━━ Record excerpts

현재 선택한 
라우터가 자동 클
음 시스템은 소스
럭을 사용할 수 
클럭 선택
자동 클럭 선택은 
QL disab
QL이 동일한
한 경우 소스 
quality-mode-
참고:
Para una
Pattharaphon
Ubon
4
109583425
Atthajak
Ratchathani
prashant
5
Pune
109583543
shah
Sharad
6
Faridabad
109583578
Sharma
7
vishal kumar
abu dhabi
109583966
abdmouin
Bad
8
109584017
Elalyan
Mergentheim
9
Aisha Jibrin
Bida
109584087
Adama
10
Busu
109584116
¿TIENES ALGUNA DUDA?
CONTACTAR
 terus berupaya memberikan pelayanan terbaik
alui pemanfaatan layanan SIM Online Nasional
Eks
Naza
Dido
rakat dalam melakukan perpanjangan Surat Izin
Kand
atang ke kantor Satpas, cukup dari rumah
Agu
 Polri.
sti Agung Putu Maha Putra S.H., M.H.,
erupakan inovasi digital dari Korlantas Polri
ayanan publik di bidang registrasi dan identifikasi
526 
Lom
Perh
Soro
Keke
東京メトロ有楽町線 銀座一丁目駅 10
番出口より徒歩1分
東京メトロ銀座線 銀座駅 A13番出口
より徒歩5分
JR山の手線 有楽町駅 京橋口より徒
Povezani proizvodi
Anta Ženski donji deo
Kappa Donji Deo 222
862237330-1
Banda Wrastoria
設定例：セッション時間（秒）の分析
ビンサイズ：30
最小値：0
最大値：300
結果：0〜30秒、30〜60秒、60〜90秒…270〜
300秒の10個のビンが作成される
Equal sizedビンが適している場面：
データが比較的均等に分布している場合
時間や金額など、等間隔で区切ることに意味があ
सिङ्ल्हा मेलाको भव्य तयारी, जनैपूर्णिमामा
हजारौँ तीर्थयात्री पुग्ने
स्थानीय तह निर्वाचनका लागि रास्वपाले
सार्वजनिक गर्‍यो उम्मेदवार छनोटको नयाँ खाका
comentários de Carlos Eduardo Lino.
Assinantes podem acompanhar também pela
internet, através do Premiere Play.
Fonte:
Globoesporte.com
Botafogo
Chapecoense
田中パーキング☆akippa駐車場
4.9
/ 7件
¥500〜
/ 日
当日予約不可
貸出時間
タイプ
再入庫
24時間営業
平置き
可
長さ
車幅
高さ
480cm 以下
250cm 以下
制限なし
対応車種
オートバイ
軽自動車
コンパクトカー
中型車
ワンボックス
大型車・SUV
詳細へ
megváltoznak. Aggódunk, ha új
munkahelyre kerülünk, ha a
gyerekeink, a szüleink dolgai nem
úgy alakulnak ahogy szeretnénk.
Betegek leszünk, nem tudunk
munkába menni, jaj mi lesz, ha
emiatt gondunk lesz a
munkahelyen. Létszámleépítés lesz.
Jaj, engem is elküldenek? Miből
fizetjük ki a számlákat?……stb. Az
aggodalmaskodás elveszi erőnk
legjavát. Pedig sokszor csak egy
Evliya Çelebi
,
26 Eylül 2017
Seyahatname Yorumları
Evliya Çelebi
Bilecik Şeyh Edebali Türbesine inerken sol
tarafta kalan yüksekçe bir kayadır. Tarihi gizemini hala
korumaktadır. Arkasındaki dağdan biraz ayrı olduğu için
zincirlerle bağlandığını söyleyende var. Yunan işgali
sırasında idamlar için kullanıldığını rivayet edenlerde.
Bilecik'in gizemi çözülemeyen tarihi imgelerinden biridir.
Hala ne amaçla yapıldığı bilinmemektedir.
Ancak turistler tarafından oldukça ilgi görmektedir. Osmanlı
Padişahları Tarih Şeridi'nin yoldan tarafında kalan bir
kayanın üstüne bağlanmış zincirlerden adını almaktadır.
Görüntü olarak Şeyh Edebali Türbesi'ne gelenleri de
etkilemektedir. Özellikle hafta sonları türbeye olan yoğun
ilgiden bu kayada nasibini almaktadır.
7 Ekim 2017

━━━━

→ Work request: Down to the last line, restate the records exactly.

→ Task output:
현재 선택한 
라우터가 자동 클
음 시스템은 소스
럭을 사용할 수 
클럭 선택
자동 클럭 선택은 
QL disab
QL이 동일한
한 경우 소스 
quality-mode-
참고:
Para una
Pattharaphon
Ubon
4
109583425
Atthajak
Ratchathani
prashant
5
Pune
109583543
shah
Sharad
6
Faridabad
109583578
Sharma
7
vishal kumar
abu dhabi
109583966
abdmouin
Bad
8
109584017
Elalyan
Mergentheim
9
Aisha Jibrin
Bida
109584087
Adama
10
Busu
109584116
¿TIENES ALGUNA DUDA?
CONTACTAR
 terus berupaya memberikan pelayanan terbaik
alui pemanfaatan layanan SIM Online Nasional
Eks
Naza
Dido
rakat dalam melakukan perpanjangan Surat Izin
Kand
atang ke kantor Satpas, cukup dari rumah
Agu
 Polri.
sti Agung Putu Maha Putra S.H., M.H.,
erupakan inovasi digital dari Korlantas Polri
ayanan publik di bidang registrasi dan identifikasi
526 
Lom
Perh
Soro
Keke
東京メトロ有楽町線 銀座一丁目駅 10
番出口より徒歩1分
東京メトロ銀座線 銀座駅 A13番出口
より徒歩5分
JR山の手線 有楽町駅 京橋口より徒
Povezani proizvodi
Anta Ženski donji deo
Kappa Donji Deo 222
862237330-1
Banda Wrastoria
設定例：セッション時間（秒）の分析
ビンサイズ：30
最小値：0
最大値：300
結果：0〜30秒、30〜60秒、60〜90秒…270〜
300秒の10個のビンが作成される
Equal sizedビンが適している場面：
データが比較的均等に分布している場合
時間や金額など、等間隔で区切ることに意味があ
सिङ्ल्हा मेलाको भव्य तयारी, जनैपूर्णिमामा
हजारौँ तीर्थयात्री पुग्ने
स्थानीय तह निर्वाचनका लागि रास्वपाले
सार्वजनिक गर्‍यो उम्मेदवार छनोटको नयाँ खाका
comentários de Carlos Eduardo Lino.
Assinantes podem acompanhar também pela
internet, através do Premiere Play.
Fonte:
Globoesporte.com
Botafogo
Chapecoense
田中パーキング☆akippa駐車場
4.9
/ 7件
¥500〜
/ 日
当日予約不可
貸出時間
タイプ
再入庫
24時間営業
平置き
可
長さ
車幅
高さ
480cm 以下
250cm 以下
制限なし
対応車種
オートバイ
軽自動車
コンパクトカー
中型車
ワンボックス
大型車・SUV
詳細へ
megváltoznak. Aggódunk, ha új
munkahelyre kerülünk, ha a
gyerekeink, a szüleink dolgai nem
úgy alakulnak ahogy szeretnénk.
Betegek leszünk, nem tudunk
munkába menni, jaj mi lesz, ha
emiatt gondunk lesz a
munkahelyen. Létszámleépítés lesz.
Jaj, engem is elküldenek? Miből
fizetjük ki a számlákat?……stb. Az
aggodalmaskodás elveszi erőnk
legjavát. Pedig sokszor csak egy
Evliya Çelebi
,
26 Eylül 2017
Seyahatname Yorumları
Evliya Çelebi
Bilecik Şeyh Edebali Türbesine inerken sol
tarafta kalan yüksekçe bir kayadır. Tarihi gizemini hala
korumaktadır. Arkasındaki dağdan biraz ayrı olduğu için
zincirlerle bağlandığını söyleyende var. Yunan işgali
sırasında idamlar için kullanıldığını rivayet edenlerde.
Bilecik'in gizemi çözülemeyen tarihi imgelerinden biridir.
Hala ne amaçla yapıldığı bilinmemektedir.
Ancak turistler tarafından oldukça ilgi görmektedir. Osmanlı
Padişahları Tarih Şeridi'nin yoldan tarafında kalan bir
kayanın üstüne bağlanmış zincirlerden adını almaktadır.
Görüntü olarak Şeyh Edebali Türbesi'ne gelenleri de
etkilemektedir. Özellikle hafta sonları türbeye olan yoğun
ilgiden bu kayada nasibini almaktadır.
7 Ekim 2017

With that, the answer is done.